Havaların değişken olması nedeniyle kendini koruyamayan insanlar, hasta olur, dertli olur ya, bu yüzden…
.
Ayrıca da Vergi ayı olmasından dolayı da “Dert ayı” olduğu söylenir.
.
Mart ayı baharın başlangıcı takvimlere göre.
İnsanın içi ısınır, soğuk kış aylarından sonra moral bulur ve artık çiçekler açar, böcekler çıkar, otlar yeşerir, kuşlar öter…
.
Bir başkadır bahar havası…
.
Hem bestesi, hem de güftesi rahmetli Teoman Alpay’a ait olan şu şarkı gelir akla hemen;
“Bahar geldi gün açıldı,
Ruhuma neşe saçıldı,
Mavi gözlü sarışın kız,
Gel gidelim Ada’ya biz…”
.
Bahar sadece mevsim olarak gelmez insan hayatına.
.
Evlilikte de bahar yaşanır,
Eğitim hayatında mesela,
İş hayatında,
Ülke geleceğinde…
.
Hepsinde baharı yaşamak ulaşılmaz bir duygudur.
İnsanı mest eder.
.
Bu mart ayı ile bakalım bizler hangi baharı yakalayacağız?
.
Bu arada aklıma geliveren bahar şarkıları da vardı, çoğunuz bilirsiniz zaten.
Yazmadan edemedim.
.
Erol Evgin söylerdi:
“Bir ilkbahar sabahı
Güneşle uyandın mı hiç?
Çılgın gibi koşarak,
Kırlara uzandın mı hiç?”
 
Candan Erçetin:
“Sen bana müjde misin?
Umut musun sevgili?
Kim demiş; geçti mevsim,
Ufukta göründü kar…
Bu kaçıncı bahar,
Sakın sorma sevgili,
Benim yorgun gönlümde
Aşkının telaşı var…
Bu kaçıncı bahar,
Sakın sorma sevgili
Benim olgun gönlümde
Aşkının telaşı var…”
.
Sezen Aksu:
“İkinci bahar yaşıyor ömrüm
Gel benim yârim oluver şimdi
Seni gül gibi öpe koklaya,
Gözümden dilimden sakınır saklar,
Bugünkü aklımla severim şimdi…”
.
Yeliz:
“Hoşgeldin bahar,
Hoşgeldin dostum,
Neşe getirdin dünyaya,
Yeniden doğmuş gibi,
Şimdi bütün dünya…”
.
Sezen Aksu:
“Memleketime çoktan bahar gelmiştir,
Başakları şimdiden göğe ermiştir,
Dağlarını gelincik basmıştır,
Yer, gök ve yürek çiçek açmıştır…”
.
Diyeceğim o dur ki:
Baharınız;
Mutlu, umutlu, kutlu ve huzurlu olsun…
 
***
MART AYI
Mart ayında birçok özel günler yaşayacağız aslında.
Mesela;
“Dünya Barışı ve Kadın Hakları için Birleşmiş Milletler Günü”nü yani kısaca “Uluslararası Kadınlar Günü”nü 8 Martta tüm dünya ile birlikte kutlayacağız.
.
“18 Mart”ı kutlayacağız.
“Çanakkale Deniz Zaferi”ni.
Yine aynı coşkuyla,
Yine aynı heyecanla…
.
Vatan topraklarımızı canlarıyla, kanlarıyla savunmuş binlerce kefensiz yatan şehitlerimizle.
.
Mehmet Akif Ersoy, “Çanakkale Şehitlerine” adlı şiirinde anlatmış o günleri.
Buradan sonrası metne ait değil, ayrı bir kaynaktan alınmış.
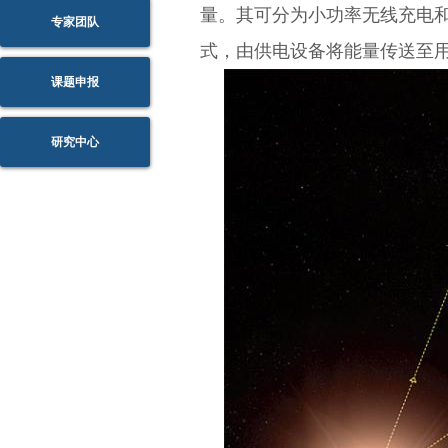
量。
其可分为小功率无线充电
专家团队
式，由供电设备将能量传送至
课题申报
研究中心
İnsan okurken içi titriyor.
.
“Vurulmuş tertemiz alnından,
Uzanmış yatıyor,
Bir hilâl uğruna, ya Rab,
Ne güneşler batıyor!
Ey, bu topraklar için
Toprağa düşmüş, asker!
Gökten ecdad inerek öpse
O pak alnı değer…”
.
21 Mart; “Irk Ayrımı İle Mücadele Günü” var mesela…
Ama bizim ülkede pek bilinmez.
Çünkü Millet olarak ırkçılık bize çok uzak mesafede.
Ancak son yıllarda ülkemizde misafir edilen göçmenlerle ilgili oldukça fazla spekülasyon var, buna karşı önlem almamız gerekiyor.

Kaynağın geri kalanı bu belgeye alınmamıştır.